You approach the end of the cave and look around. You can easily see a tunnel sloping up to the right. Light flickers somewhere in the distance, giving the tunnel a mysterious glow. Upon further inspection you also see a narrow hole off to the left. While it would be a tight fit, you probably could squeeze through it. What do you do?
- To go down the tunnel turn to page 42
- To squeeze into the hole turn to page 27
- To go back the way you came turn to page 64
The Choose Your Own Adventure books we all read in the 80’s and 90’s were a brilliant way to keep us kids engaged in a book. One or two pages of story interspaced with decisions about what to do next brilliantly worked with, and not against, our natural attention spans — before you could get bored you were sucked back in to making a choice that could affect how the story ended. I have been leveraging the same approach to drive some increadible video sucess rates.
There is an inherent dilema with using video in marketing. While it is becoming an ever important tool — emails, social posts and web pages with video all have significantly higher interaction rates — studies have shown that the optimal video length is just one minute and that attentions drop off precipitously after two minutes. Yes, for a lot of what we do, a good marketeer should be able to distill a message into a few minutes. But there are plenty of times when we have a larger story to tell, so how do you use video and keep people’s engagement past 60 seconds?
Humor helps, but without access to a writer’s room on a regular basis most of us can only pull off a few funny lines per piece. Special effects are also good at grabbing attention, but can easily blow any budget. How to you make a longer video message engaging, but keep it cheap and easy to produce?
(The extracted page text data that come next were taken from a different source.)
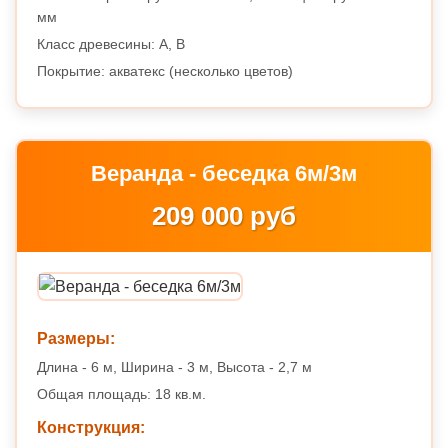
мм
Класс древесины: A, B
Покрытие: акватекс (несколько цветов)
Веранда - беседка 6м/3м
209 000 руб
Размеры:
Длина - 6 м, Ширина - 3 м, Высота - 2,7 м
Общая площадь: 18 кв.м.
Конструкция:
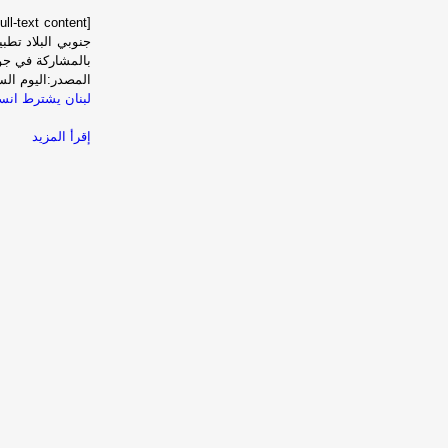
جنوبي البلاد تطب
بالمشاركة في جول
المصدر:اليوم الس
لبنان يشترط انس
إقرأ المزيد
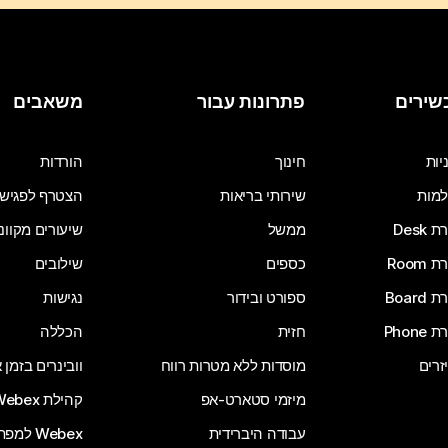
שירים
פתרונות עבור
משאבים
יות
חינוך
הורדות
מות
שירותי בריאות
הצטרף לפגיש
Desk
ממשל
שיעורים מקוונ
Room
כספים
שילובים
Board
ספורט ובידור
נגישות
Phone
חזית
הכללה
זרים
מוסדות ללא מטרות רווח
וובינרים בזמן
מיזמי סטארט-אפ
קהילת Webex
עבודה היברידית
Webex למפתחים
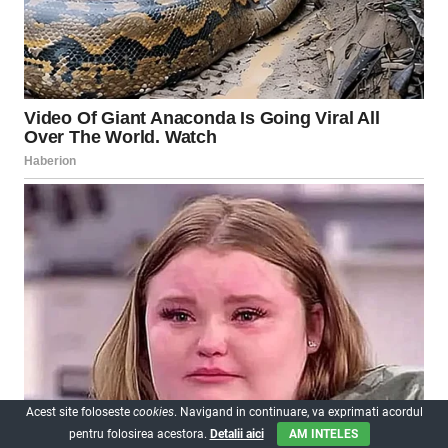
Acest site foloseste
cookies
. Navigand in continuare, va exprimati acordul
pentru folosirea acestora.
Detalii aici
AM INTELES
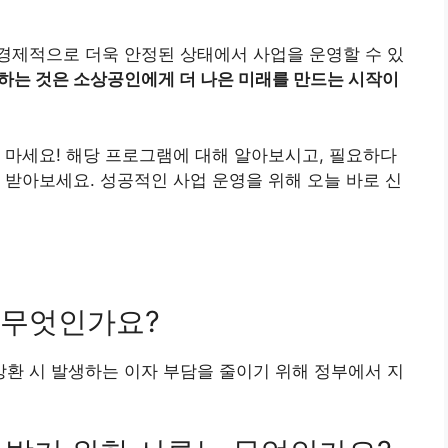
경제적으로 더욱 안정된 상태에서 사업을 운영할 수 있
하는 것은 소상공인에게 더 나은 미래를 만드는 시작이
 마세요! 해당 프로그램에 대해 알아보시고, 필요하다
 받아보세요. 성공적인 사업 운영을 위해 오늘 바로 신
이 무엇인가요?
 상환 시 발생하는 이자 부담을 줄이기 위해 정부에서 지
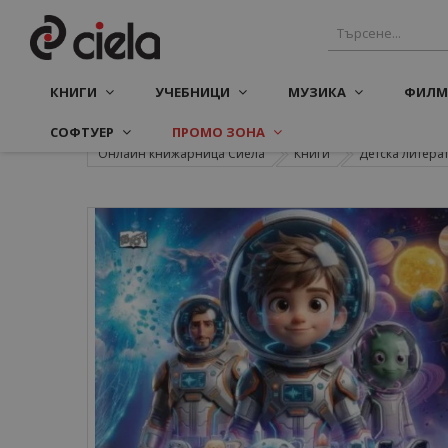
КНИГИ
УЧЕБНИЦИ
МУЗИКА
ФИЛМ
СОФТУЕР
ПРОМО ЗОНА
Онлайн книжарница Сиела
Книги
Детска литера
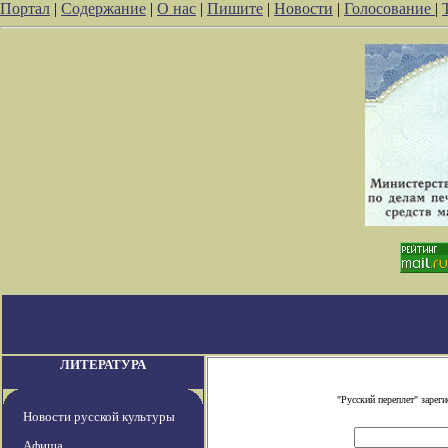
Портал
|
Содержание
|
О нас
|
Пишите
|
Новости
|
Голосование
|
ЛИТЕРАТУРА
"Русский переплет" заре
Новости русской культуры
Афиша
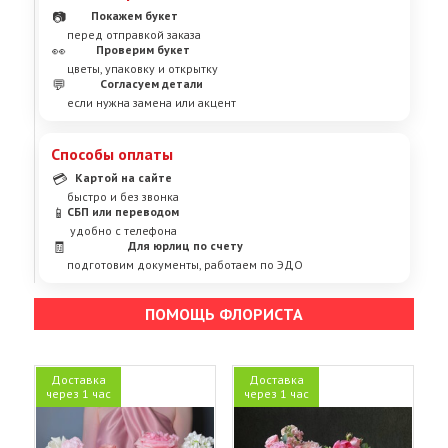
📷
Покажем букет
перед отправкой заказа
👀
Проверим букет
цветы, упаковку и открытку
💬
Согласуем детали
если нужна замена или акцент
Способы оплаты
💳
Картой на сайте
быстро и без звонка
📱
СБП или переводом
удобно с телефона
🧾
Для юрлиц по счету
подготовим документы, работаем по ЭДО
ПОМОЩЬ ФЛОРИСТА
Доставка
Доставка
через 1 час
через 1 час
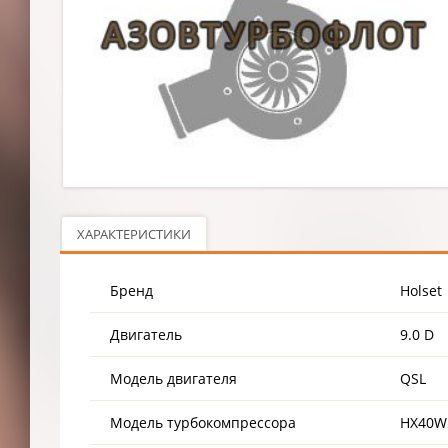
ХАРАКТЕРИСТИКИ
Бренд
Holset
Двигатель
9.0 D
Модель двигателя
QSL
Модель турбокомпрессора
HX40W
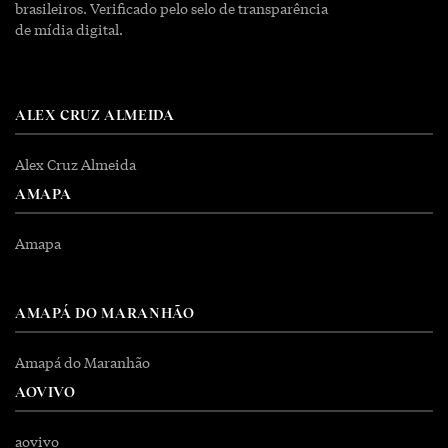
brasileiros. Verificado pelo selo de transparência
de mídia digital.
ALEX CRUZ ALMEIDA
Alex Cruz Almeida
AMAPA
Amapa
AMAPÁ DO MARANHÃO
Amapá do Maranhão
AOVIVO
aovivo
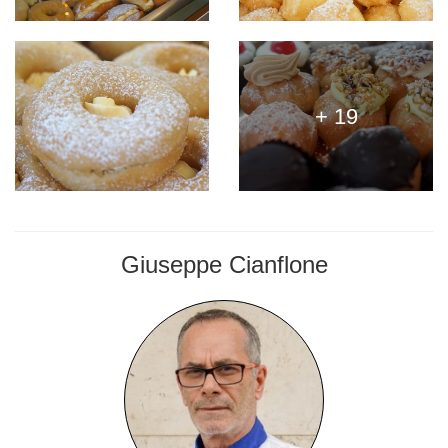
+ 19
Giuseppe Cianflone
PASTICCERE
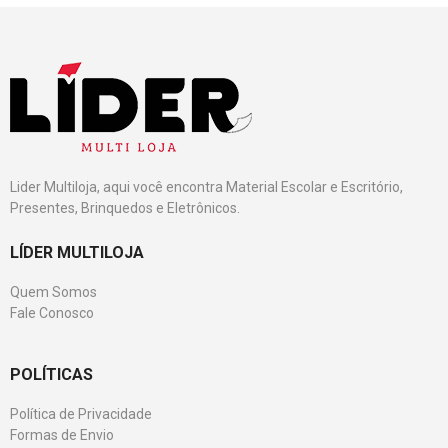
Lider Multiloja, aqui você encontra Material Escolar e Escritório,
Presentes, Brinquedos e Eletrônicos.
LÍDER MULTILOJA
Quem Somos
Fale Conosco
POLÍTICAS
Política de Privacidade
Formas de Envio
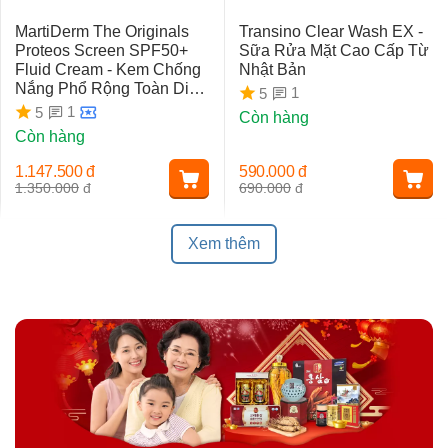
MartiDerm The Originals
Transino Clear Wash EX -
Proteos Screen SPF50+
Sữa Rửa Mặt Cao Cấp Từ
Fluid Cream - Kem Chống
Nhật Bản
Nắng Phổ Rộng Toàn Diện
1
5
Ngừa Lão Hóa, Nám Da
1
5
Còn hàng
Còn hàng
1.147.500
đ
590.000
đ
1.350.000
đ
690.000
đ
Xem thêm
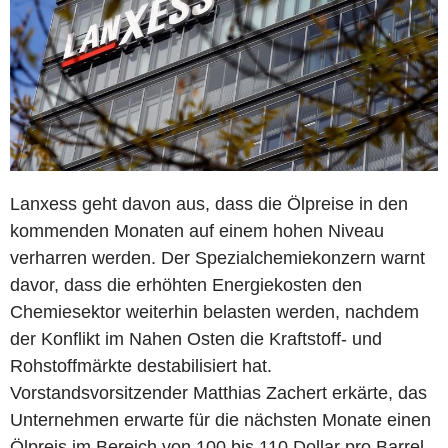
Lanxess geht davon aus, dass die Ölpreise in den
kommenden Monaten auf einem hohen Niveau
verharren werden. Der Spezialchemiekonzern warnt
davor, dass die erhöhten Energiekosten den
Chemiesektor weiterhin belasten werden, nachdem
der Konflikt im Nahen Osten die Kraftstoff- und
Rohstoffmärkte destabilisiert hat.
Vorstandsvorsitzender Matthias Zachert erkärte, das
Unternehmen erwarte für die nächsten Monate einen
Ölpreis im Bereich von 100 bis 110 Dollar pro Barrel.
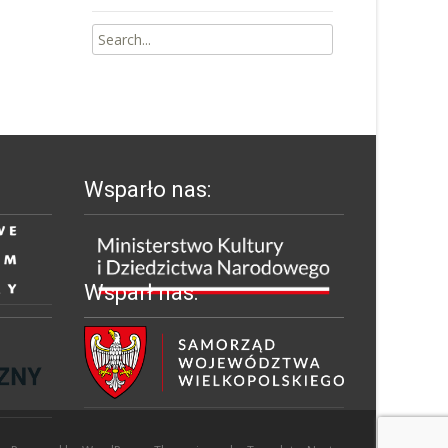
Search
for:
Wsparło nas:
Wsparł nas:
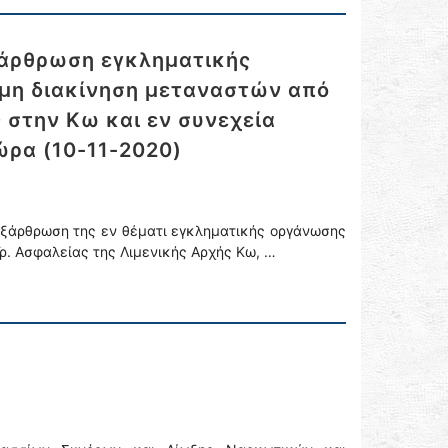
ξάρθρωση εγκληματικής
μη διακίνηση μεταναστών από
 στην Κω και εν συνεχεία
ρα (10-11-2020)
εξάρθρωση της εν θέματι εγκληματικής οργάνωσης
ρ. Ασφαλείας της Λιμενικής Αρχής Κω, …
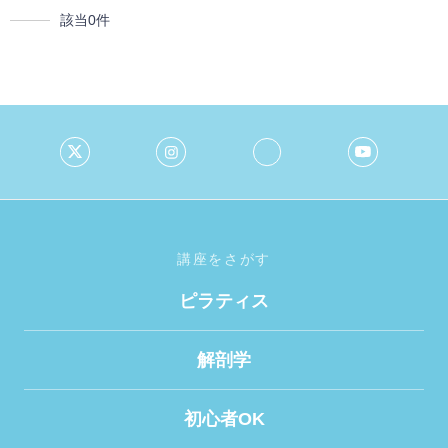
該当
0
件
講座をさがす
ピラティス
解剖学
初心者OK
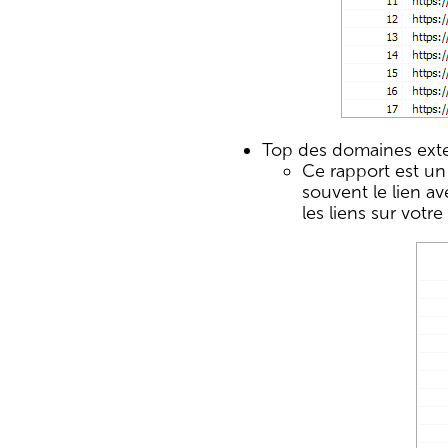
Top des domaines exte
Ce rapport est un 
souvent le lien av
les liens sur votre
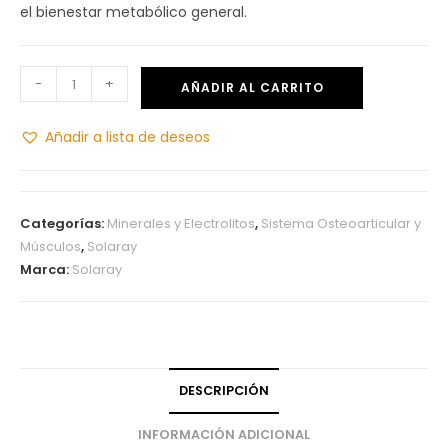
el bienestar metabólico general.
-
+
AÑADIR AL CARRITO
Añadir a lista de deseos
Categorías:
Minerales y Electrolitos
,
Sistema Osteoarticular y
Músculos
,
Solaray
Marca:
Solaray
DESCRIPCIÓN
INFORMACIÓN ADICIONAL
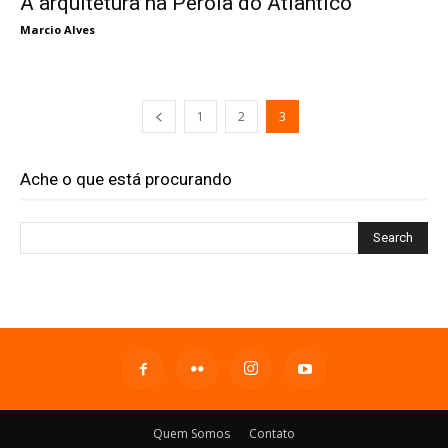
A arquitetura na Pérola do Atlântico
Marcio Alves
1
2
3
Ache o que está procurando
Quem Somos
Contato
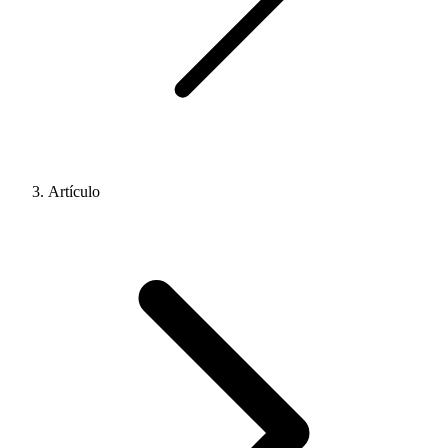
Artículo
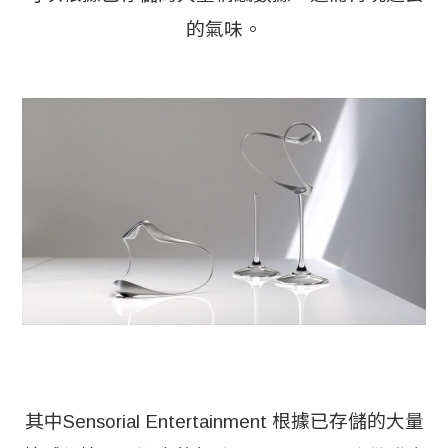
的氣味。
其中Sensorial Entertainment 根據已存儲的大量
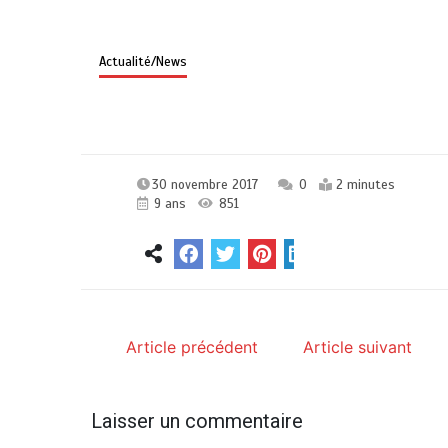
Actualité/News
30 novembre 2017
0
2 minutes
9 ans
851
Article précédent
Article suivant
Laisser un commentaire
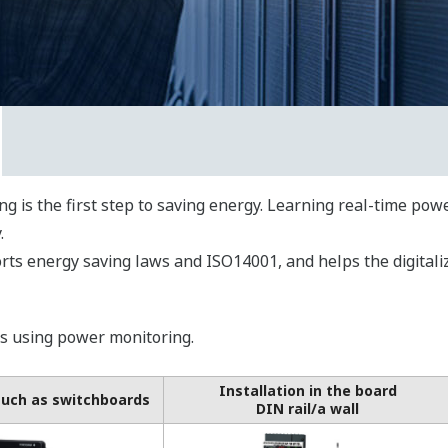
 is the first step to saving energy. Learning real-time po
.
ts energy saving laws and ISO14001, and helps the digitali
ns using power monitoring.
Installation in the board
such as switchboards
DIN rail/a wall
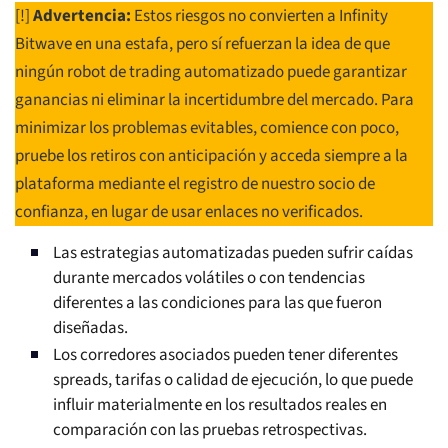
[!]
Advertencia:
Estos riesgos no convierten a Infinity
Bitwave en una estafa, pero sí refuerzan la idea de que
ningún robot de trading automatizado puede garantizar
ganancias ni eliminar la incertidumbre del mercado. Para
minimizar los problemas evitables, comience con poco,
pruebe los retiros con anticipación y acceda siempre a la
plataforma mediante el registro de nuestro socio de
confianza, en lugar de usar enlaces no verificados.
Las estrategias automatizadas pueden sufrir caídas
durante mercados volátiles o con tendencias
diferentes a las condiciones para las que fueron
diseñadas.
Los corredores asociados pueden tener diferentes
spreads, tarifas o calidad de ejecución, lo que puede
influir materialmente en los resultados reales en
comparación con las pruebas retrospectivas.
This was the challenge we had with when trying to make “full featured” video training content that customers and sales force would actually watch. Despite covering the cutting room floor with reams of virtual clips, our product overview video was coming in at over 10 minutes – a marketing cardinal sin. We struggled with what more to cut and how to prioritize what we didn’t — what should the order of the messages be?
The eureka moment was that we didn’t have to decide what to viewer should see and in what order — they did. Let the watcher determine what they wanted to see after the initial pitch. Instead of trying to find gimicks to overcome human nature, we decided to work with it and build the larger message in 1-2 minute clips and tie them together by making the user interact with them.
Yes it drove longer engagement time on the video – past efforts showed an average time spent watching our videos was just under 2 minutes, nowhere near the full length of the video. Once we made them interactive average time on video was over 5 minutes instead of 2 – letting customers get more of our message.
And there was a unplanned side effect. We got metrics on what segments customers clicked and spent time on, letting us know which messages were resonating and which weren’t. Great data for honing our messaging to be more impactful.
To date we have done two such videos – one for customers and one for our sales teams. Both are averaging incredible egagament times.